This afghan just makes you want to snuggle right under! I finished one for my son that I did double crochet yarn with but it is a variegated wool blend..... It is very warm compared to the other single crochet afghans I have made... 

How nice of you to post the pattern. I am one of those have to see to get it down....I never learned from anyone so I look and just do. Your photos are great!


----------



## luv2farm (Feb 15, 2008)

Ok....I think I can do this . Thanks for the instructions. How many skeens of yarn does it take to do this? I want to get it all at the same time. Never know....we might get snowed in again and I'd have time to start it!! :bouncy:



digApony said:


> Crochet hook size Q (15.mm)
> 
> pattern calls for: 29 ounces multi-color worsted weight
> and 22 ounces solid color worsted weight
> ...


----------



## digApony (Oct 8, 2009)

Depends on how many ounces the skein is. I buy the big Red Heart super-super saver size which I think is 7 ounces or more. The multi-color is more expensive since you only get 5 ounces per skein.

Anyway the pattern calls for 29 ounces for the multi-color and 22 ounces of the solid color. If you are tall or want it longer then you will need more. 

I used 4 5 ounce multi colors and two 7 ounce solid colors. I bought one more multi color thinking I needed it, but I didn't.

There is no dye-lot using Red Heart so I would start with the required amount on the pattern and then if you need more, or want it longer you can always pick up more. And remember you will need fringe.

I love this afghan! No holes to get your toes caught in...  and very fast and simple. Honestly it took me longer to add the fringe than crocheting several rows.

I'm making a pink and light purple multi color one for my granddaughter... only smaller.

I cuddled up on the couch with mine last night... it is VERY warm. 

Please post a pick when you finish. I'd love to see it. digApony


----------



## digApony (Oct 8, 2009)

luv2farm said:


> Ok....I think I can do this . Thanks for the instructions. How many skeens of yarn does it take to do this? I want to get it all at the same time. Never know....we might get snowed in again and I'd have time to start it!! :bouncy:


I just went to my Wally-Mart and this is what they have in Red Heart worsted weight:

Solid colors: 7 ounce skein @ $2.28 each
or Solid colors: 16 ounce skein @ $5.97 each

Multi-colors are all 5 ounce skeins @ $2.28 each

plus tax of course.

Save the reciept and if you have any unopened skeins, take them back after the snow storm!


----------



## luv2farm (Feb 15, 2008)

*digApony*... Thank for the info.....Ill buy yarn the next time Im in town..


----------



## ELOCN (Jun 13, 2004)

Your afghan is just beautiful!


----------



## digApony (Oct 8, 2009)

ELOCN said:


> Your afghan is just beautiful!


Thank you!  I've got a ton of orders from family and friends... lol


----------



## PNP Katahdins (Oct 28, 2008)

I am curious as to why it takes more of the variegated than the solid when it is double-strand?
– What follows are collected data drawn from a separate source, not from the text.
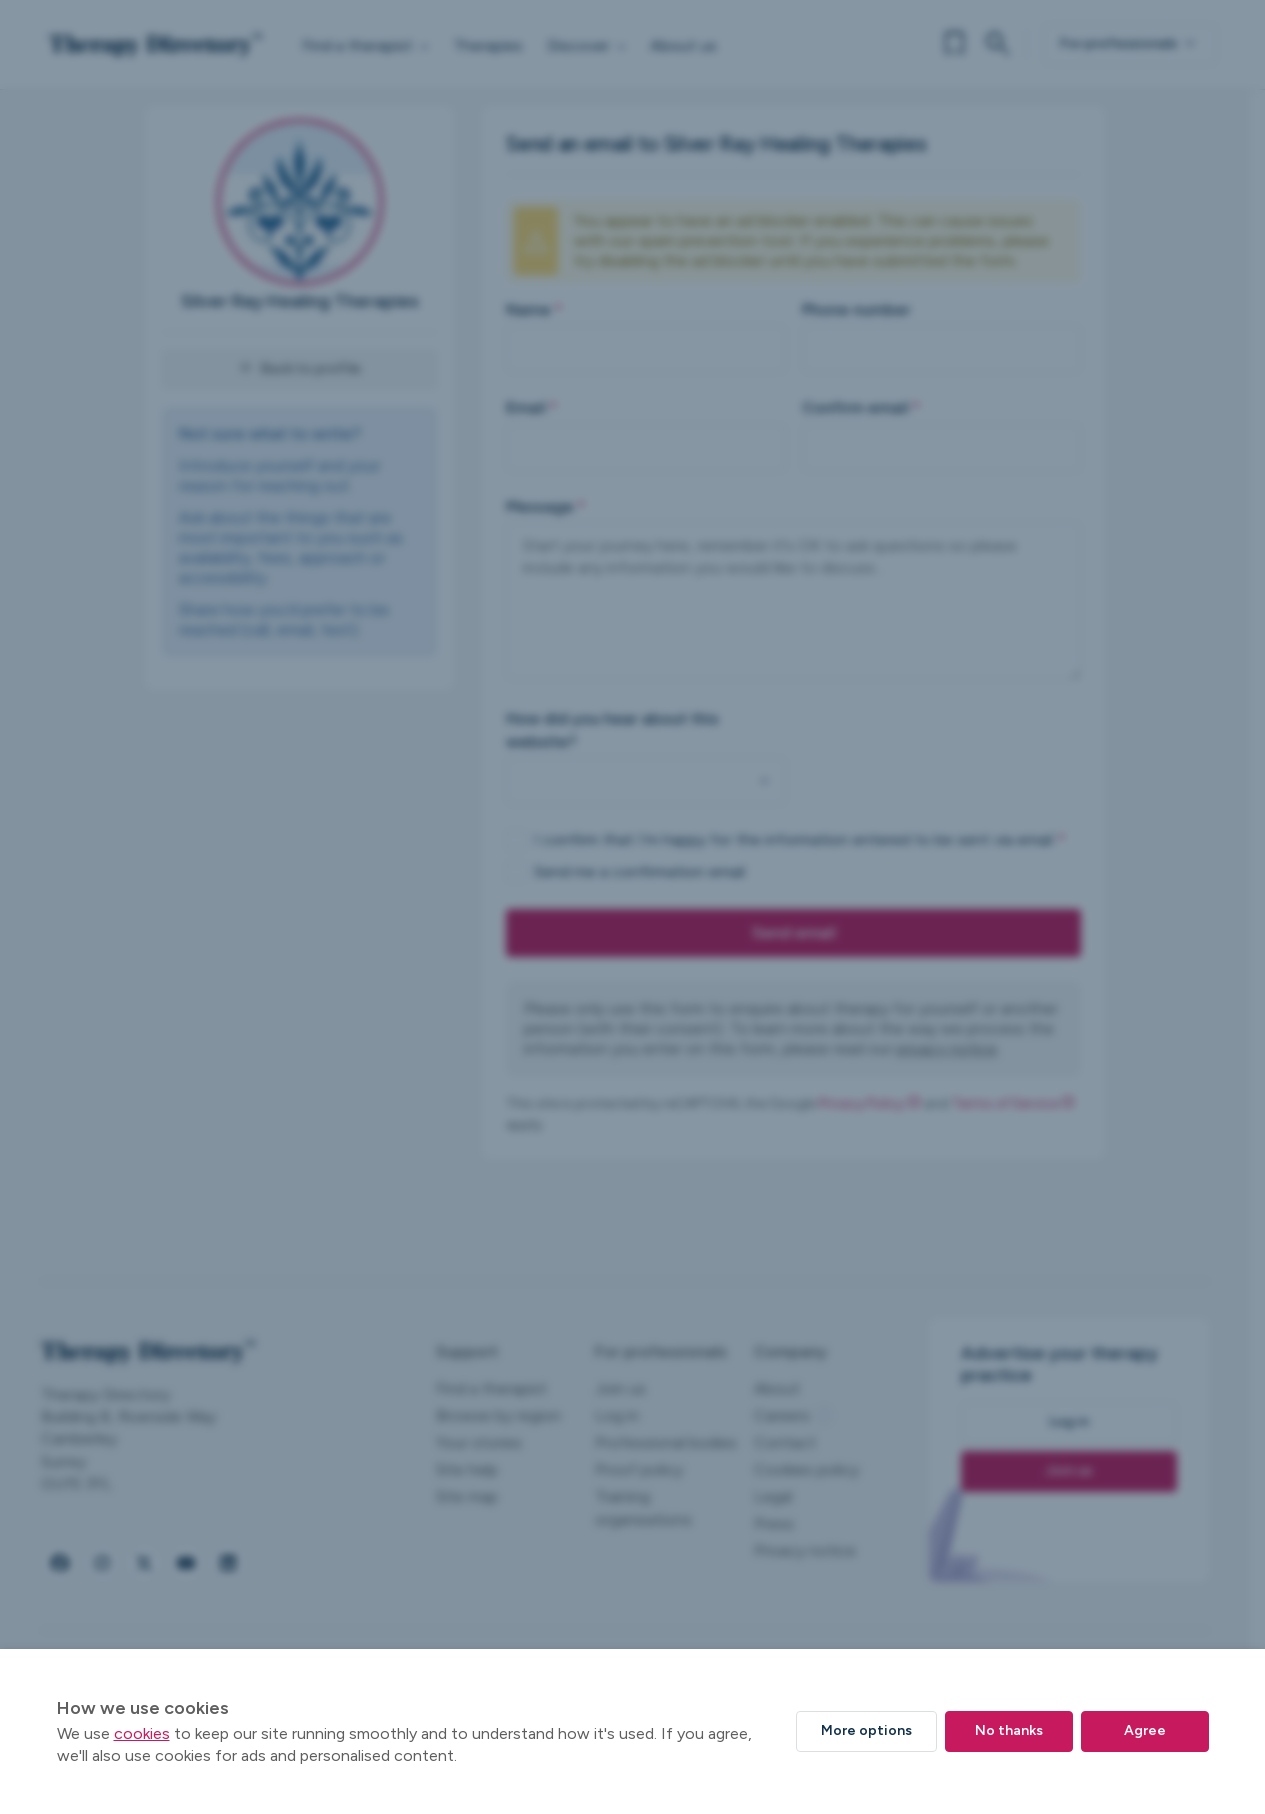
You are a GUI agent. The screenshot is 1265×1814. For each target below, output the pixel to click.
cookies (142, 1733)
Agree (1145, 1730)
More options (866, 1730)
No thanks (1009, 1730)
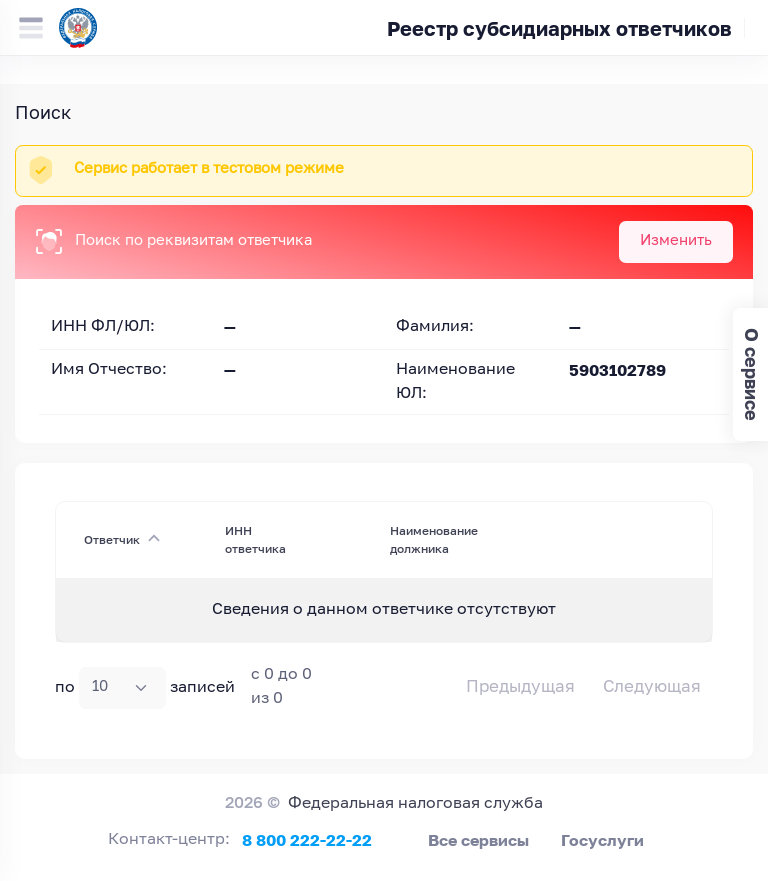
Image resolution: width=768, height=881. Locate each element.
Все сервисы (478, 840)
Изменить (676, 240)
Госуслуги (602, 840)
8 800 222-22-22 (307, 840)
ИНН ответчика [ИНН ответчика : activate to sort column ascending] (255, 539)
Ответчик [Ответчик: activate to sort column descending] (112, 539)
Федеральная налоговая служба (415, 804)
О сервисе (751, 374)
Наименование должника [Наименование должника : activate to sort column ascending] (434, 539)
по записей (145, 688)
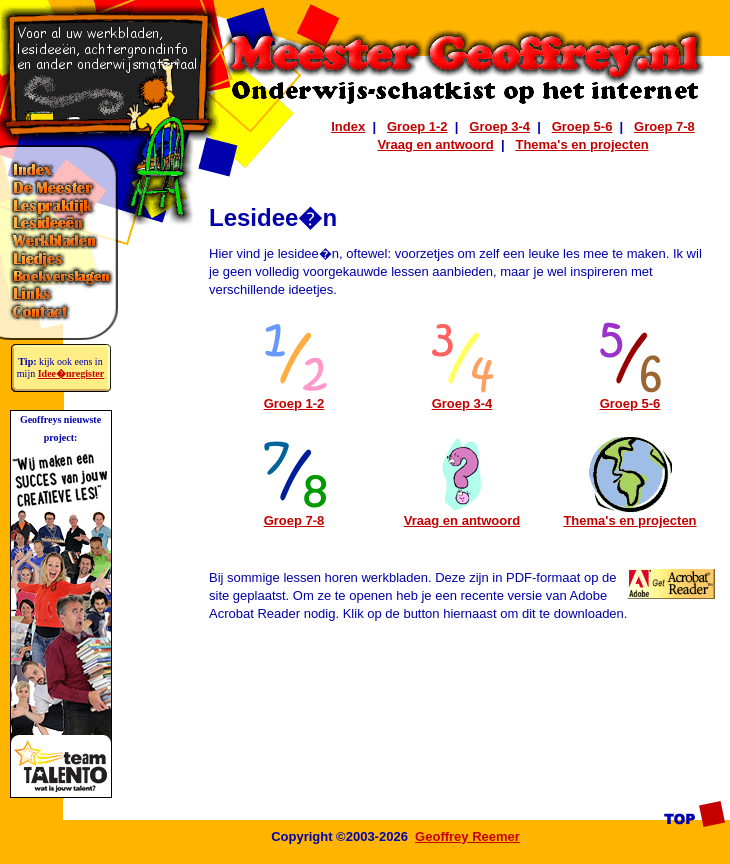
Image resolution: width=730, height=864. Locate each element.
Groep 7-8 (664, 126)
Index (348, 126)
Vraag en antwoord (435, 144)
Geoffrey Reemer (467, 836)
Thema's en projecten (581, 144)
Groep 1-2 (417, 126)
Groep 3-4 (499, 126)
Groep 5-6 (582, 126)
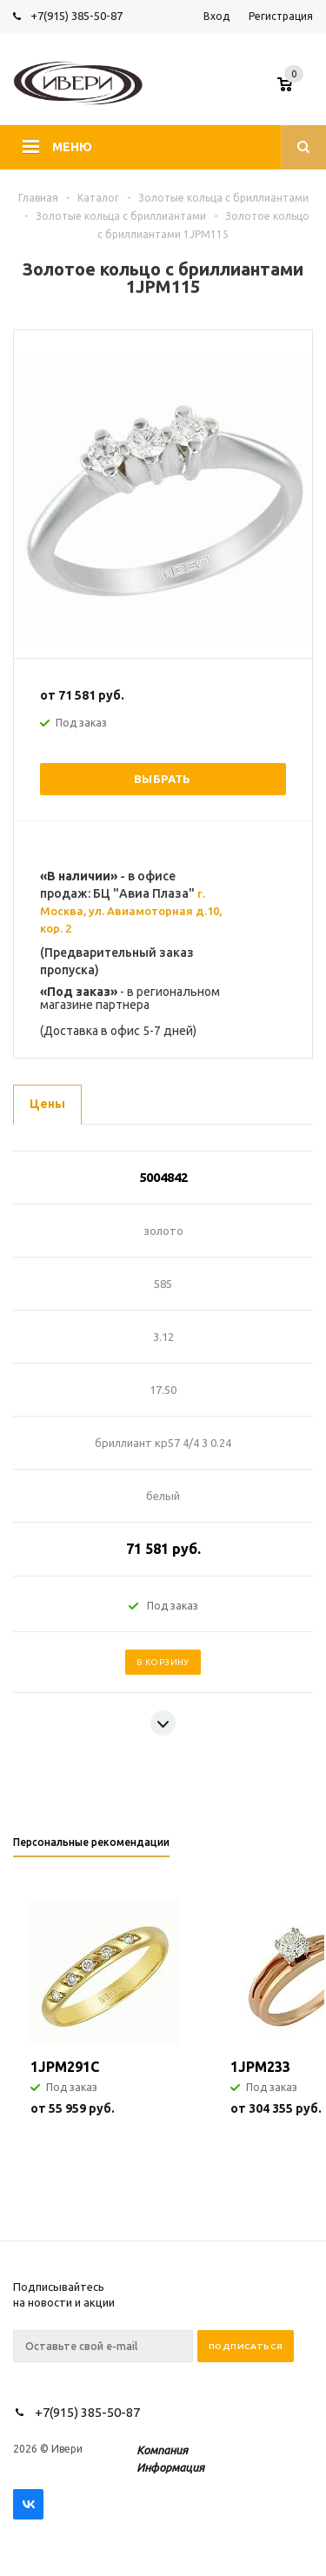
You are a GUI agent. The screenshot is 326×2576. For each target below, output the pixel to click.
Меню (72, 147)
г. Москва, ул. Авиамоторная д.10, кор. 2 (131, 910)
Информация (170, 2467)
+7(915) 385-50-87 (77, 16)
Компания (162, 2450)
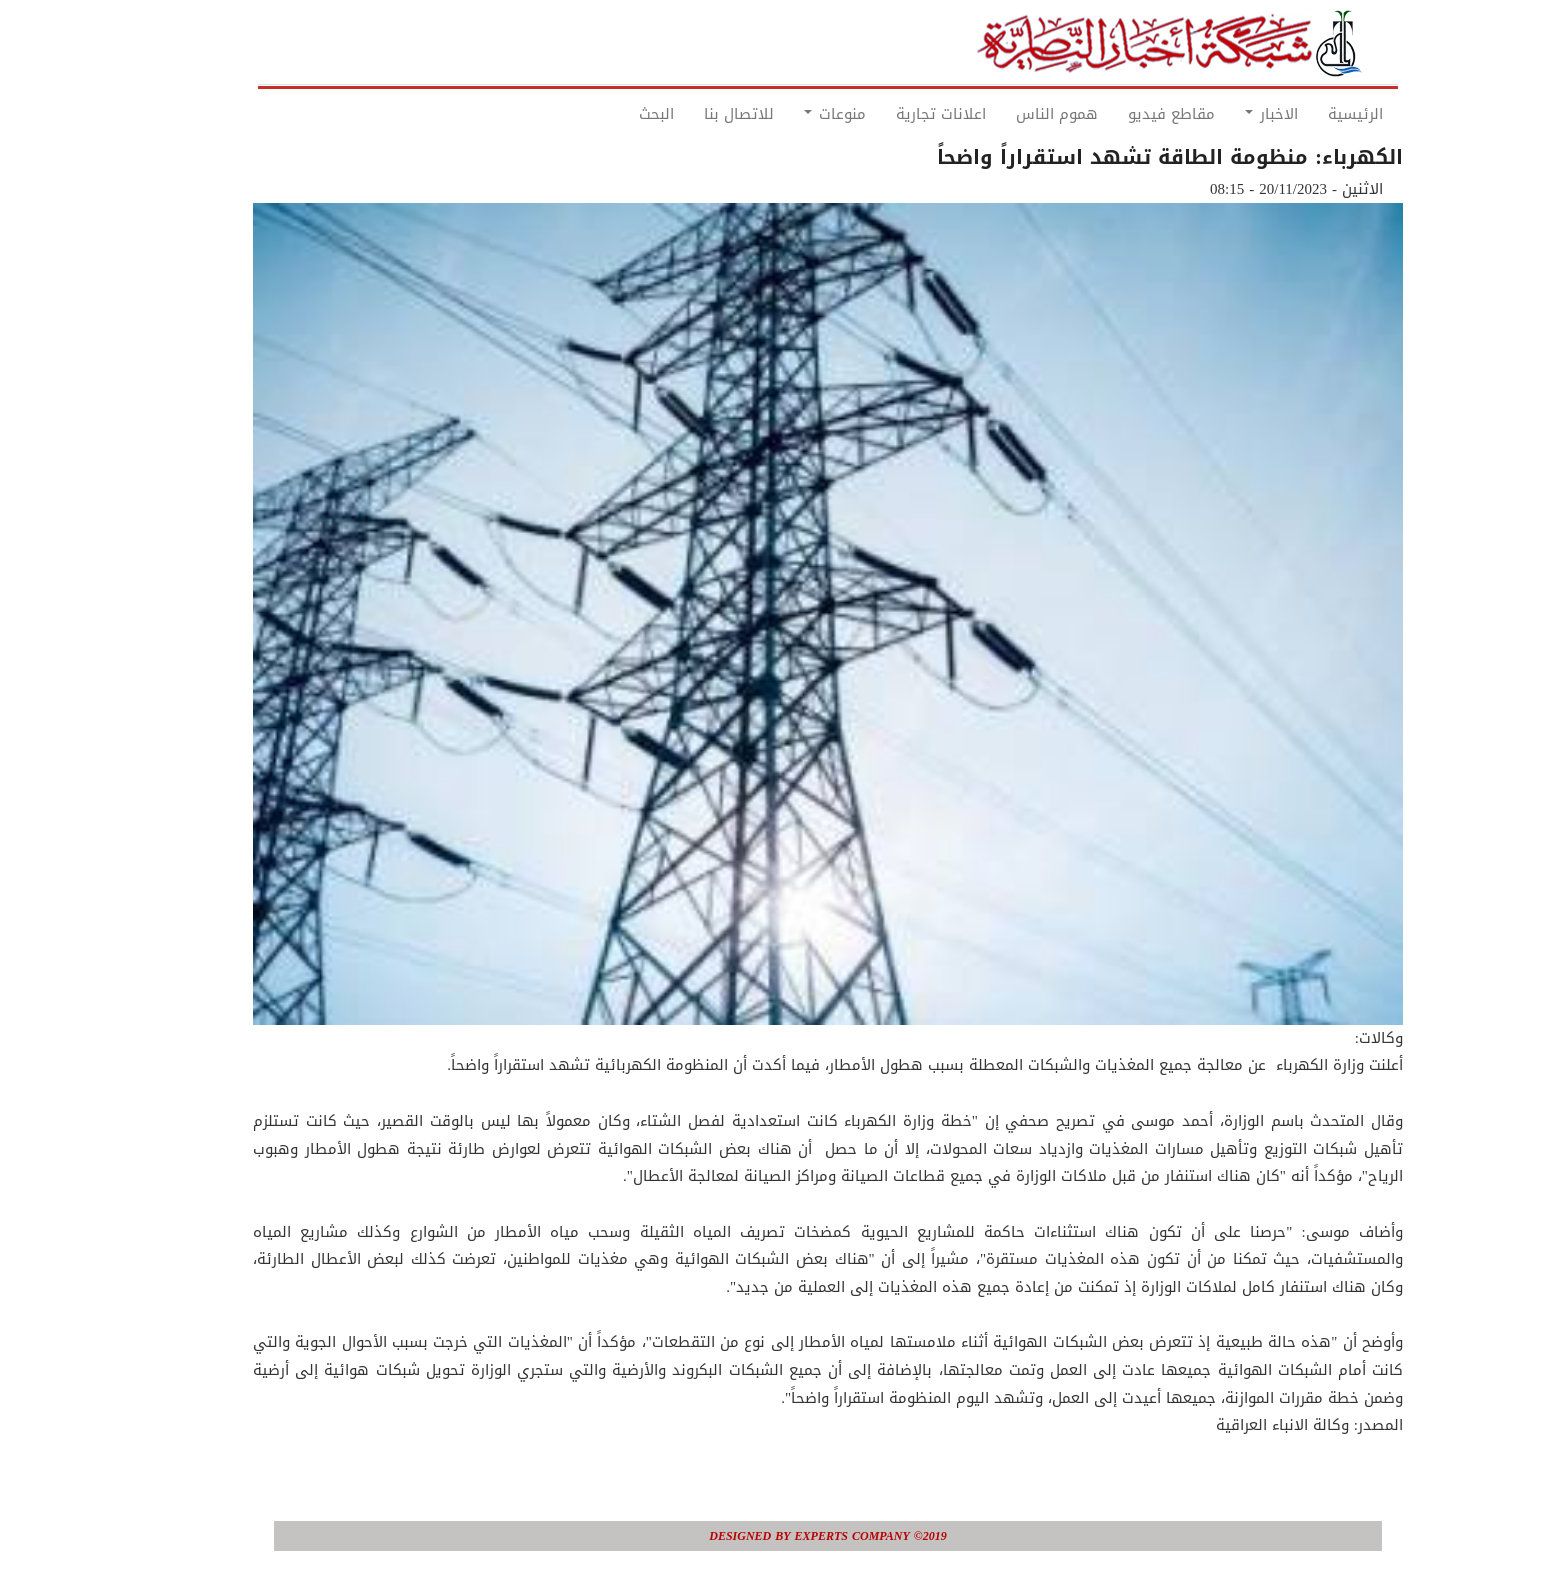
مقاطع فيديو (1127, 114)
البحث (612, 114)
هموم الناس (1013, 114)
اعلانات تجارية (897, 114)
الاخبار (1227, 114)
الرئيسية (1311, 114)
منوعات (791, 114)
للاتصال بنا (695, 114)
The fringe could be either or both so that's not the answer.

Sounds like a nice project for using up stash yarn.

Peg


----------



## digApony (Oct 8, 2009)

PNP Katahdins said:


> I am curious as to why it takes more of the variegated than the solid when it is double-strand? The fringe could be either or both so that's not the answer.
> 
> Sounds like a nice project for using up stash yarn.
> 
> Peg


Yes, I wondered that myself. I made mine longer and used 20 ounces of the variegated and I used about 26 ounces of solid including the fringe. 

I thought about that too. Left over yarn could be pieced together in place of the variegated or for both. It is so thick that it is very easy to hide the knots. I think that would be very pretty. Something a little different than making granny squares from scraps.

Take care... digApony


----------



## digApony (Oct 8, 2009)

Be sure to post a pic! I can't wait to see them. digApony


----------



## bgraham (Jun 30, 2005)

That is beautiful DigApony!!


----------



## digApony (Oct 8, 2009)

thank you!


----------



## BlueberryChick (May 12, 2008)

Beautiful job on the afghan! I have one of those giant crochet hooks, and I love working with two strands. The best part is how fast it goes! Did I mention I have a short attention span?


----------



## digApony (Oct 8, 2009)

BlueberryChick said:


> Beautiful job on the afghan! I have one of those giant crochet hooks, and I love working with two strands. The best part is how fast it goes! Did I mention I have a short attention span?


Thank you!  Yes it does go very fast. I started another one for my son's bed over the weekend. I work on it only when I get a minute and already it is 1/4 of the way finished. Very easy and fast.

digApony :hobbyhors


----------



## Feathers-N-Fur (Dec 17, 2007)

I made this up in 3 days of watching TV and my family loves how warm it is. As a matter of fact, I liked it so much I just started a second one. This one I'm doing in 3 solids, brown, off white and turquoise. The first one I did with a one pound skein of Carron's deep violet and 4 skeins of Red Heart's Artist Print. I only used a little bit of the 4th skein.


----------



## digApony (Oct 8, 2009)

Feathers-N-Fur said:


> I made this up in 3 days of watching TV and my family loves how warm it is. As a matter of fact, I liked it so much I just started a second one. This one I'm doing in 3 solids, brown, off white and turquoise. The first one I did with a one pound skein of Carron's deep violet and 4 skeins of Red Heart's Artist Print. I only used a little bit of the 4th skein.


Where's the picture???? I would love to see it! It does go fast. I have very little time to work on mine, but I have another one halfway done. I am making it for my youngest son who LOVES Harley Davidson motorcycles, so I used orange with black and white multi-color. Then I'm going to use black for the fringe. It looks a lot better than I thought it would.

Three strands will be nice... heavy and thick! And the colors will be very lovely... turquoise and brown go together very well, so does pink or lavender and brown. Post that pic!


----------